The captive insurance industry in Bermuda is currently experiencing steady growth, having employed at least 557 people while generating about US$139 million in services fee annually.
As of December 2016, there were about 776 insurance captives in the country, according to a study conducted by PricewaterhouseCoopers (PwC) for the Bermuda Insurance Management Association (Bima).
Although Bermudians account for only 48% of the 557 people employed, the industry has helped prop up the island’s economy, paying millions of dollars into the public exchequer while spending extensively on commercial properties, hotels, and other hospitality services.

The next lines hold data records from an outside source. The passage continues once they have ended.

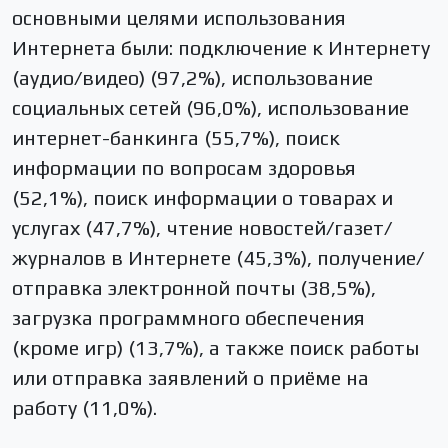
основными целями использования
Интернета были: подключение к Интернету
(аудио/видео) (97,2%), использование
социальных сетей (96,0%), использование
интернет-банкинга (55,7%), поиск
информации по вопросам здоровья
(52,1%), поиск информации о товарах и
услугах (47,7%), чтение новостей/газет/
журналов в Интернете (45,3%), получение/
отправка электронной почты (38,5%),
загрузка программного обеспечения
(кроме игр) (13,7%), а также поиск работы
или отправка заявлений о приёме на
работу (11,0%).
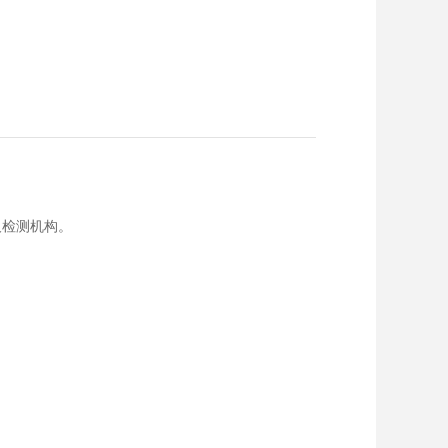
及检测机构。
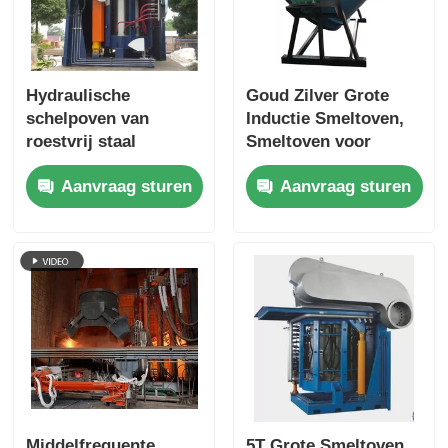
Hydraulische
Goud Zilver Grote
schelpoven van
Inductie Smeltoven,
roestvrij staal
Smeltoven voor
Edelmetalen
Aanvraag sturen
Aanvraag sturen
Middelfrequente
5T Grote Smeltoven,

Overall, the report says, the insurance industry is contributing an estimated US$174 million to the country’s economy every year.
Most of the Bermudians employed by the industry are working as accountants, administrative and support staff, lawyers, or corporate secretaries.
“Bermuda is maintaining its position as the world’s leading captive domicile,” quoted the Royal Gazette, Bermuda’s local publication, citing Grainne Richmond, president of BIMA. “We commissioned the survey because we felt it was important to understand our industry’s economic impact on Bermuda.”
The new firms setting up captives in the country are mostly US corporations, with a few of them hailing from Latin America. Each new captive widens the business volume for local insurance management companies, banks, auditors, and law firms.
“The survey underscores the value of our captive market in terms of the number of jobs it creates, as well as the substantial financial contribution it makes to the local economy every year via fees and other spending,” Richmond added.